Background information
- Born: Anna Georgievna Gerasimova 19 April 1961 (age 64) Moscow, USSR
- Origin: Moscow, Russia
- Genres: Blues rock, Psychedelic rock, Rock
- Occupations: Singer-songwriter, author, poet, translator
- Instruments: Vocals, guitar, keyboards
- Years active: 1985–1988 1995–present
- Label: Otdelenie Vykhod
- Website: www.umka.ru

= Anna Gerasimova =

Russian singer (born 1961)

Anna Gerasimova (А́нна Гео́ргиевна Гера́симова, born 19 April 1961, Moscow), also known by her nickname Umka (У́мка), is a Russian rock singer-songwriter, the leader of the group Umka and Bronevik. She is also a poet, literary translator, literature researcher, traveler, and a significant person in the Russian hippie movement.

==Songs==
Songs written and sung by Umka have become well known among the Soviet hippies since 1986. In 1986–87 she recorded five homemade albums with different musicians, and these albums have been widely spread on tapes in the USSR and abroad.

In 1988 she stopped writing songs and switched to philological work and translations; in 1989 she defended her PhD dissertation about OBERIU literary group. In 1995 she returned to active song-writing and performing. She started to perform with occasional musicians in a number of concerts and recorded several homemade albums. Eventually her band has gained the name Bronevichok ("Small Armored Vehicle"; in 2005 the name was changed to Bronevik, "Armored Vehicle").

The first studio album by Umka & Bronevichok was released on tapes in 1997; the first compact disc titled The CD was released in 1998. In these years they have been generally considered as 'underground' musicians, though never willing to remain underground.

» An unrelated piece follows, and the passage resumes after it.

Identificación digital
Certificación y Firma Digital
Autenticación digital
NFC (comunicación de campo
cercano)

Since 1998 about 20 albums were released on CDs. Umka and her band travel extensively; they toured in many cities of the former USSR and many countries abroad (USA, United Kingdom, Israel, Germany, Netherlands). The total number of published songs is above 250; many songs were never released.

==Literary translations==
Literary and poetic translation was Anna Gerasimova's major field during her studies in the Maxim Gorky Literature Institute. She published translations from German, English, French, but mostly from Lithuanian (Tomas Venclova, Gintaras Patackas, Antanas A. Jonynas, Henrikas Radauskas).

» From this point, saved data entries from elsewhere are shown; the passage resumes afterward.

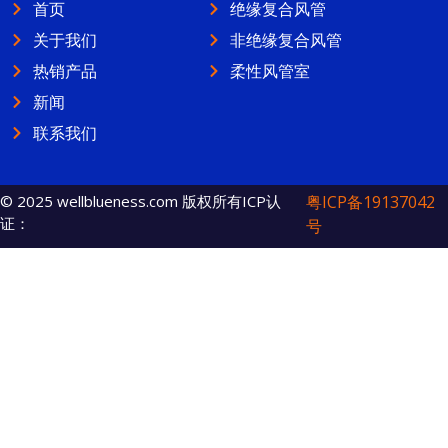
首页
绝缘复合风管
关于我们
非绝缘复合风管
热销产品
柔性风管室
新闻
联系我们
© 2025 wellblueness.com 版权所有ICP认
粤ICP备19137042
证：
号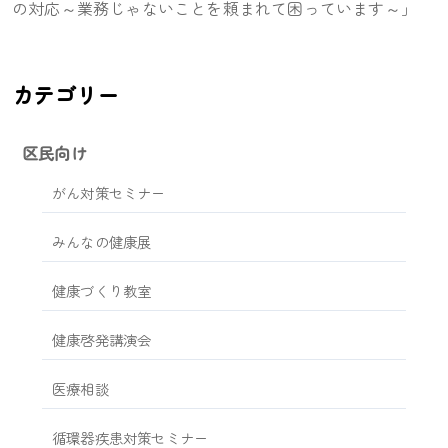
の対応～業務じゃないことを頼まれて困っています～」
カテゴリー
区民向け
がん対策セミナー
みんなの健康展
健康づくり教室
健康啓発講演会
医療相談
循環器疾患対策セミナー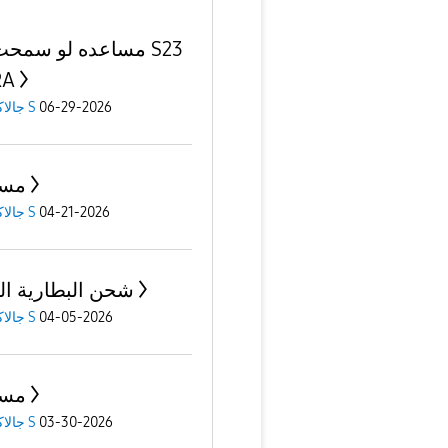
RA
06-29-2026
جالاكسى S
مسا
04-21-2026
جالاكسى S
شحن البطارية ال
04-05-2026
جالاكسى S
مسا
03-30-2026
جالاكسى S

Her most significant published translations include Jack Kerouac's The Dharma Bums (1994) and Big Sur (2002). She has also translated several autobiographic books and interviews of British and American rock musicians: Keith Richards, Iggy Pop, Frank Zappa, Maureen Tucker and others.

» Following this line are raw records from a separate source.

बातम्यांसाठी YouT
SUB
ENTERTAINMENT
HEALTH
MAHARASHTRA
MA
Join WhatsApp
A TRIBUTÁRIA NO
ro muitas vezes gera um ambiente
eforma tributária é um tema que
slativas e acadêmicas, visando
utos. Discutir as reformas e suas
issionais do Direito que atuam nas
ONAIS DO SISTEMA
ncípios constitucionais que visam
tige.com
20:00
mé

==Philology and literary criticism==
As a professional philologist, Gerasimova published scholarly articles on history of the Russian avant-garde literature, including the legacy of the OBERIU members Alexander Vvedensky, Daniil Kharms and Konstantin Vaginov. She has edited several publications of their previously unpublished works.

==Personal life==
Gerasimova was married to writer Yegor Radov from 1981 to 1986 with whom she has a son, Alexey Radov.